■ **TASK TO CARRY OUT**
Look through the listing and locate every line containing the word "ovaj"; copy those lines.

■ **RECORDS SUPPLIED**
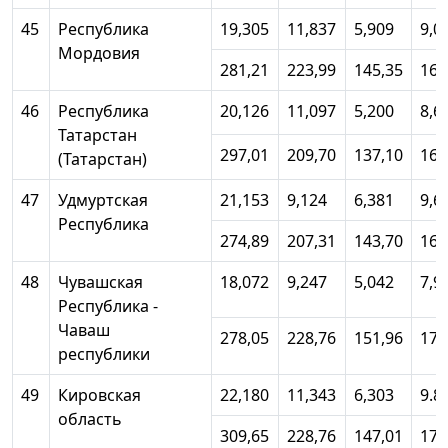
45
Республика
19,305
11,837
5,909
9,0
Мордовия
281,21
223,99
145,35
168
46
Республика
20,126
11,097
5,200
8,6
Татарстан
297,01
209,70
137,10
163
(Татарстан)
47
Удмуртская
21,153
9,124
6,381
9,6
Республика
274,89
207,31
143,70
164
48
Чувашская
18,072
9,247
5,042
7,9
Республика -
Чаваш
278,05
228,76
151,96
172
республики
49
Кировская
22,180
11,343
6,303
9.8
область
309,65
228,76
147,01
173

==

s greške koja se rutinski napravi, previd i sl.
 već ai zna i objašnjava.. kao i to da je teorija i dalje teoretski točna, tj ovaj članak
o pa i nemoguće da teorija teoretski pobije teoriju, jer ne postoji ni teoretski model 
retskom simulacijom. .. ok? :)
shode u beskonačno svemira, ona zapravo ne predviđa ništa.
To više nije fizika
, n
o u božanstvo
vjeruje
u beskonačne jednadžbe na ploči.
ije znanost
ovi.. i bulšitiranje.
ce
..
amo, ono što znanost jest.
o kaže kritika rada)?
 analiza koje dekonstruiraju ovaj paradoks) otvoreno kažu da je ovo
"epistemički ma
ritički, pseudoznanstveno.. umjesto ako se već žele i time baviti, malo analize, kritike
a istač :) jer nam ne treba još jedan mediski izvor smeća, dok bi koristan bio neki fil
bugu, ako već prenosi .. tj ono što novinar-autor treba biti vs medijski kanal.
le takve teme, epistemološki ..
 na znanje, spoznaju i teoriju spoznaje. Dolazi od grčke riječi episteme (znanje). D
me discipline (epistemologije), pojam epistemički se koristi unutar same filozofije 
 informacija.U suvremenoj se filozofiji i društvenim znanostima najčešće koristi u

■ **EXERCISE OUTPUT**
 već ai zna i objašnjava.. kao i to da je teorija i dalje teoretski točna, tj ovaj članak
 analiza koje dekonstruiraju ovaj paradoks) otvoreno kažu da je ovo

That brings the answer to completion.